> **TASK DATA**
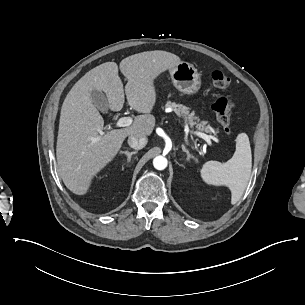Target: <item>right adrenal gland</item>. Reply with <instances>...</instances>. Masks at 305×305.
<instances>
[{"instance_id":"obj_1","label":"right adrenal gland","mask_w":305,"mask_h":305,"mask_svg":"<svg viewBox=\"0 0 305 305\" xmlns=\"http://www.w3.org/2000/svg\"><path fill=\"white\" fill-rule=\"evenodd\" d=\"M137 152L138 151H133V152L123 151L122 153L127 156V162H130L132 155L137 154Z\"/></svg>"}]
</instances>
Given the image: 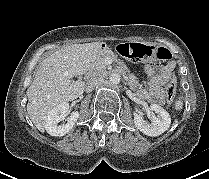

> **TASK INSTRUCTIONS**
Transcribe each record exactly as it stands, setting aside any pictures.

> **ANSWER**
Target: <item>right adrenal gland</item>. Reply with <instances>...</instances>. Masks at 305×305.
<instances>
[{"instance_id":"obj_1","label":"right adrenal gland","mask_w":305,"mask_h":305,"mask_svg":"<svg viewBox=\"0 0 305 305\" xmlns=\"http://www.w3.org/2000/svg\"><path fill=\"white\" fill-rule=\"evenodd\" d=\"M137 152L138 151H133V152L123 151L122 153L127 156V162H130L132 155L137 154Z\"/></svg>"}]
</instances>
Given the image: 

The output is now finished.